-- EXERCISE GOAL --
Could you restate the entries below word for word and leave the images out?
DATASET CONTENT Start Marker
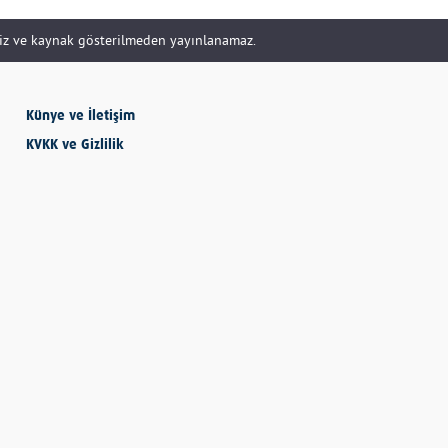
siz ve kaynak gösterilmeden yayınlanamaz.
SEVMESİNİ
BİLECEKSİN
Künye ve İletişim
Önder Eyvaz - Vaiz
KVKK ve Gizlilik
KENDİNE HAKSIZLIK
ETME
Derya Demir
AYDIN’IN ALTIN
MEYVESİ: İNCİR
Hatice Tosun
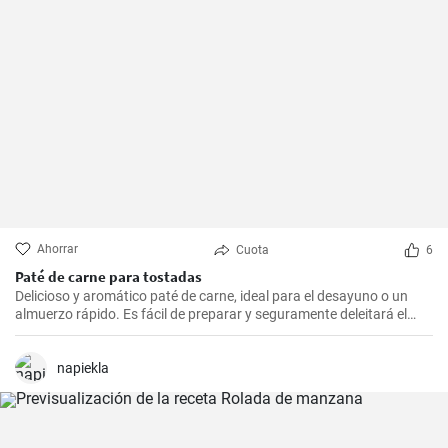
Ahorrar
Cuota
6
Paté de carne para tostadas
Delicioso y aromático paté de carne, ideal para el desayuno o un
almuerzo rápido. Es fácil de preparar y seguramente deleitará el
paladar de todos los amantes de la carne.
napiekla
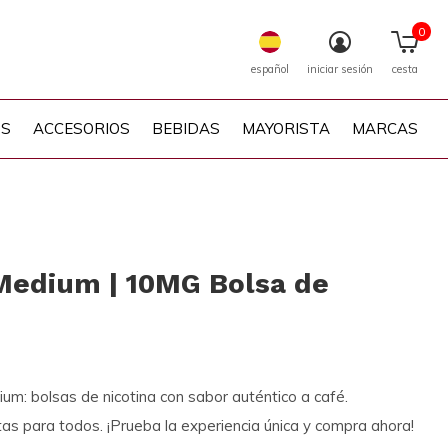
0
español
iniciar sesión
cesta
PS
ACCESORIOS
BEBIDAS
MAYORISTA
MARCAS
edium | 10MG Bolsa de
: bolsas de nicotina con sabor auténtico a café.
as para todos. ¡Prueba la experiencia única y compra ahora!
DATASET CONTENT End Marker
-- RESULT OF THE EXERCISE --
siz ve kaynak gösterilmeden yayınlanamaz.
SEVMESİNİ
BİLECEKSİN
Künye ve İletişim
Önder Eyvaz - Vaiz
KVKK ve Gizlilik
KENDİNE HAKSIZLIK
ETME
Derya Demir
AYDIN’IN ALTIN
MEYVESİ: İNCİR
Hatice Tosun
Ahorrar
Cuota
6
Paté de carne para tostadas
Delicioso y aromático paté de carne, ideal para el desayuno o un
almuerzo rápido. Es fácil de preparar y seguramente deleitará el
paladar de todos los amantes de la carne.
napiekla
0
español
iniciar sesión
cesta
PS
ACCESORIOS
BEBIDAS
MAYORISTA
MARCAS
edium | 10MG Bolsa de
: bolsas de nicotina con sabor auténtico a café.
as para todos. ¡Prueba la experiencia única y compra ahora!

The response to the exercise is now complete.